Yes, sure. I can start and then Helena can add to it. And maybe just some context on that also if there is sort of new listeners in. I mean we operate within products that are not perishable goods, and we are a very seasonal company. And typically, we adapt inventory to certain level. But of course, as many companies, we have been impacted by supply chain challenges for the last 2 quarters. So this year, we took -- couple of years, sorry. So this quarter, we took a bit different approach as commented already in Q1 that we were going to run with higher inventory into the high season, which we are now and then decrease the inventory levels at the later stage. So that is an active decision we have done.
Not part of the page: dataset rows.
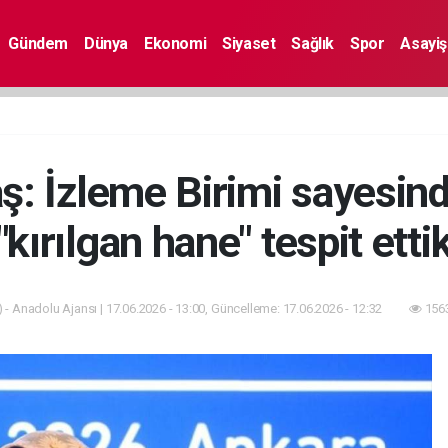
Gündem
Dünya
Ekonomi
Siyaset
Sağlık
Spor
Asayiş
: İzleme Birimi sayesin
"kırılgan hane" tespit etti
 - Anadolu Ajansı | 17.06.2026 - 13:00, Güncelleme: 17.06.2026 - 12:32
1563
And typically, you would see inventory levels go up towards the end of the year, but this year we will see them go down clearly from the level we are at now and probably approaching last year's level by end of the year.

Operator

operator
#11

Next, we have a question from Dennis Peterson, who is a private investor.

Unknown Attendee

attendee
#12

I have actually 2 questions. The first one is also an inventory question. As I can see from the P&L, the cost of sold goods hasn't decreased as much as the turnover. Is that due to inflation? Or is it that you have, as you mentioned, taken some cost for a higher inventory level? And can we then expect some costs to decrease during Q3? And the second question is regarding the store upgrades. How much do you expect costs to come down when you have updated all stores to 3.0?

Mattias Ankarberg

executive
#13

Dennis, I will try to answer the first one, and then I'll ask Helena to answer the second one. Yes, you are right that COGS has different development and sales. I mean, the difference between the two is the gross margin. And as mentioned earlier, it's been a continued good gross margin development for several years for us. But last year, we had a very positive effect of timber prices increasing faster to the consumer than the cost. So that is the reason why you see those effects that you were mentioning. If you would account for that, you would continue to see an improved gross margin year-on-year. And then the second question regarding the cost of store upgrades, I will hand over to Helena.

Helena Nathhorst

executive
#14

Yes. We have only a few store upgrades left as you mentioned. I would say that the main difference will be on the CapEx side. There is some cost on the P&L, and we have both sort of personnel working with store upgrades and some other costs in the store upgrading. But the main focus will be the CapEx number going down after they're finalizing all the portfolio to upgraded modern stores.

Operator

operator
#15

[Operator Instructions] We have no further questions in the queue. So I'll hand the call back to Mattias for any closing remarks.

Mattias Ankarberg

executive
#16

Thank you very much, Lydia, and everybody. Wish you a good summer, and look forward to speaking to you again at the Q3 call.

Operator

operator
#17

This concludes today's call. Thank you very much for joining. You may now disconnect your lines.